Well, you know how it is with the stories we tell kids. We leave a few things out. The truth about babies is that sometimes, there's no sperm. There's just an egg, but a baby hatches anyway. Many bees don't have daddies. Neither do some birds. It's called parthenogenesis—literally, virgin birth. We're finding more and more animals that can reproduce this way, and we're learning how to engineer it in others. We're even tinkering with mommy-daddy procreation in humans. If you think sex is kinky, wait till you see the alternatives.
In bees, fertilized eggs become females. Unfertilized eggs become males. Even without a queen, some female honeybees can keep a colony going by laying eggs that fertilize themselves.
Birds do it, too. Up to 30 percent of unfertilized turkey eggs can spontaneously begin to develop. In one study, selective breeding boosted the rate above 40 percent. A 1975 U.S. government report documented more than 50 mature turkeys that were never fathered.
Lately, parthenogenesis has been verified in various snakes and lizards, extending the list to about 70 vertebrate species, including fish, frogs, and chickens. But the beasts at the top of the food chain—lions, sharks, Komodo dragons—seemed impervious.
Then, in December, Nature delivered the first shock: "Parthenogenesis in Komodo dragons." Tests showed that seven juvenile dragons in European zoos were unfertilized offspring, known as parthenogens.
Still, the process hadn't been proved in sharks or mammals. And there seemed to be a good reason why. An egg that fertilizes itself makes two identical sets of chromosomes, including sex chromosomes. In birds, snakes, and most lizards, two identical sex chromosomes make a male. That allows parthenogenesis to function as a DNA survival mechanism, since an isolated female—close your ears, kids—can produce a son and mate with him. But in sharks or mammals, this wouldn't work, since two identical sex chromosomes—XX—make a female.
Or so we thought. Three weeks ago, Biology Letters delivered the second surprise: "Virgin birth in a hammerhead shark." A perfectly formed baby shark had appeared in a tank in Nebraska. Tests proved she, too, was a parthenogen.
Why hadn't we found parthenogenesis in these animals before? Because we hadn't looked. Several sharks have mysteriously reproduced in captivity in recent years. Scientists now think parthenogenesis is responsible. Of the two sexually mature female Komodo dragons in Europe, both are now known to have reproduced this way. Every parthenogenic dragon is male, which may explain in part why males heavily outnumber females. In snakes, the array of known parthenogenic species continues to grow.

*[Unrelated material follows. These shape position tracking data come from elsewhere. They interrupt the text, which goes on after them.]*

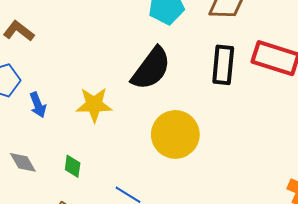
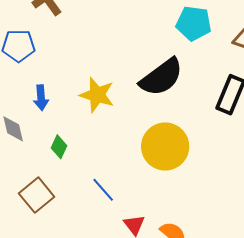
blue arrow: (38, 105) -> (41, 98), moved

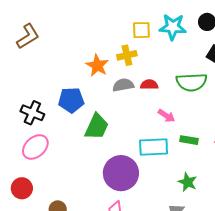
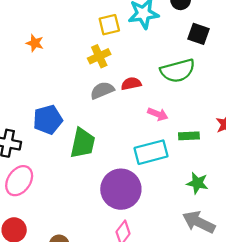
orange star: (97, 66) -> (35, 43), moved, size x0.7

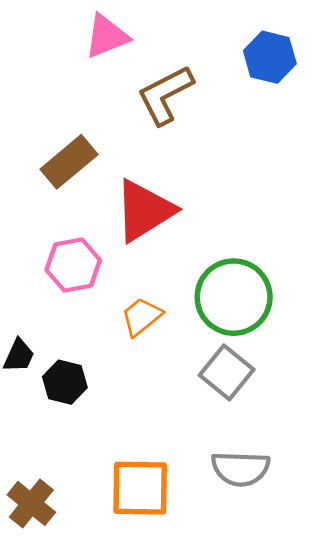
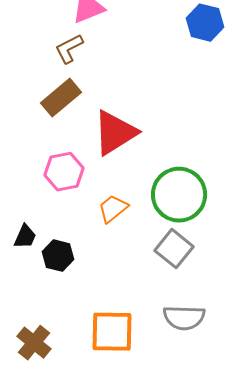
brown L-shape: (165, 95) -> (69, 49), moved, size x0.7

For explaining everyday life—babies, puppies, puberty—the mommy-daddy story of procreation works fine. But at life's edges, conventional biology, like conventional physics, breaks down. As you approach the speed of light, time slows and distances shrink. And as you approach extinction, genes find new ways to pass themselves on. Scientists call it "reproductive plasticity." A Komodo dragon manufactures a mate. A shark's got to do what a shark's got to do.
Parthenogenesis is just one of nature's tricks. Worms can divide into smaller worms. Female turtles can store sperm for years. Sea bass can change their sex. Hermaphroditic sharks can fertilize their own eggs. Male ants can commandeer eggs to clone themselves. Some lizard species have reproduced for ages with no apparent male input.

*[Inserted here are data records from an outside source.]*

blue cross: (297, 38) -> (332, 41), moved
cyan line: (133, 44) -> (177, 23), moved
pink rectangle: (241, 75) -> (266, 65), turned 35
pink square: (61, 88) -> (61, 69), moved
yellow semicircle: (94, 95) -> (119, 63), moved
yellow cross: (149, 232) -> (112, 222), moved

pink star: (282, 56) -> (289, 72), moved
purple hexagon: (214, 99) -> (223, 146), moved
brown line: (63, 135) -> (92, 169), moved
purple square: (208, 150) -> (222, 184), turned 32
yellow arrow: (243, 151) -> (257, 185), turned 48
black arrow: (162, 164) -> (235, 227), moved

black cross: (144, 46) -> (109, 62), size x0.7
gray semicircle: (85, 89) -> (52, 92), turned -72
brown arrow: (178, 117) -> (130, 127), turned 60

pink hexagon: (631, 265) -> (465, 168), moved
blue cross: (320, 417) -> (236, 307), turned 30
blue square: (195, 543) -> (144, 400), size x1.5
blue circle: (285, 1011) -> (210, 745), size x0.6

Mammals are different. We have a mechanism called imprinting, which foils parthenogenesis. But we've also developed an organ that can foil imprinting: the human brain. A few years ago, scientists produced 10 mice, two of them apparently normal, by manipulating a couple of genes so that eggs could fertilize each other. The scientists predicted "even greater improvements in the efficiency of parthenogenetic development in mice," and they vowed to try next with pigs.
Will we try parthenogenesis in humans? We already have. Biotech companies are rushing to industrialize it, with one claiming "a dominant patent position in the production of human embryonic stem cells by parthenogenesis." The stem-cell version of parthenogenesis can't make babies, but the mouse version might. Theoretically, it would enable two lesbians to create a child—not a clone, but a mixture of genes from each parent, just like you or me.

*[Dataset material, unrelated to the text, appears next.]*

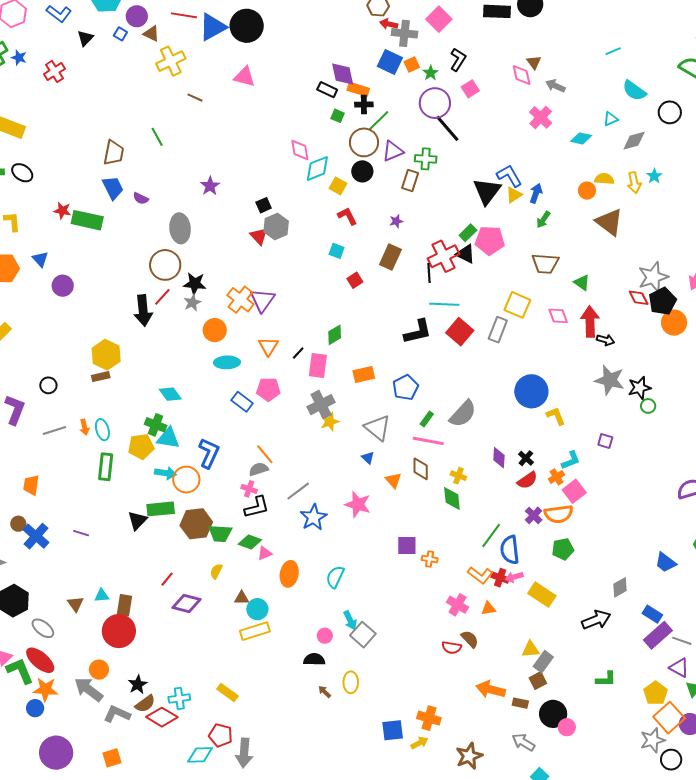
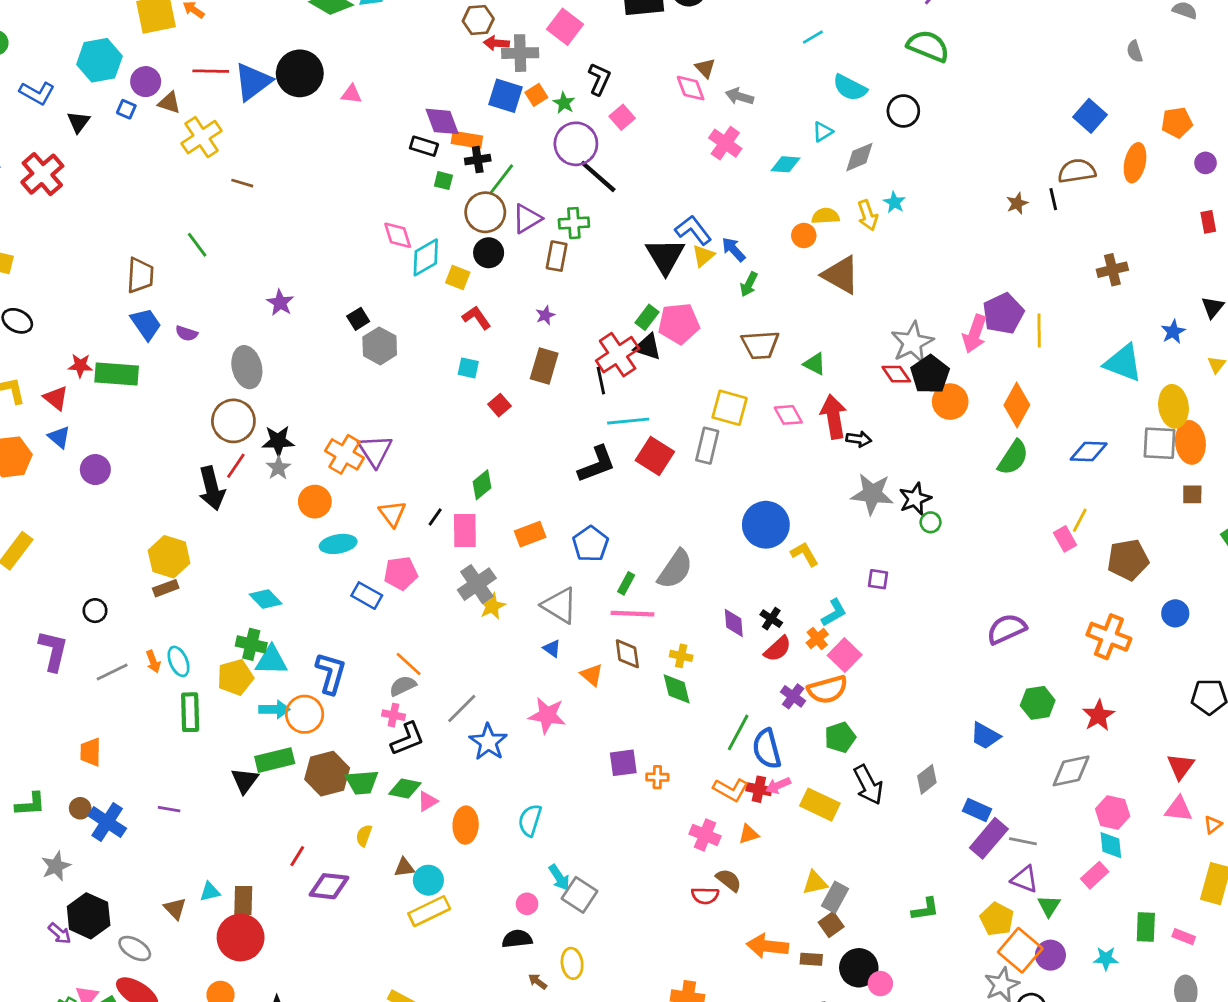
red cross: (55, 71) -> (42, 174), size x1.4
pink triangle: (244, 77) -> (352, 94), moved, size x0.7
blue arrow: (536, 193) -> (734, 249), turned -54
red triangle: (259, 236) -> (56, 398), moved
black arrow: (596, 620) -> (868, 785), moved, turned 92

We're not there yet, but we're on the way. Two years ago, British officials authorized human procreation using sperm, nuclear DNA from one woman, and mitochondrial DNA from a second woman. Three weeks ago, they proposed legislation that would approve the creation, for research, of "a human embryo that has been altered by the introduction of any sequence of nuclear or mitochondrial DNA of an animal." The categories we've taken for granted—mommy, daddy, people, animals—are blurring. We're losing our innocence.
But there's no going back to the days when humans weren't beasts and everyone had a daddy. Those days never existed. O brave old world, that has such creatures in it.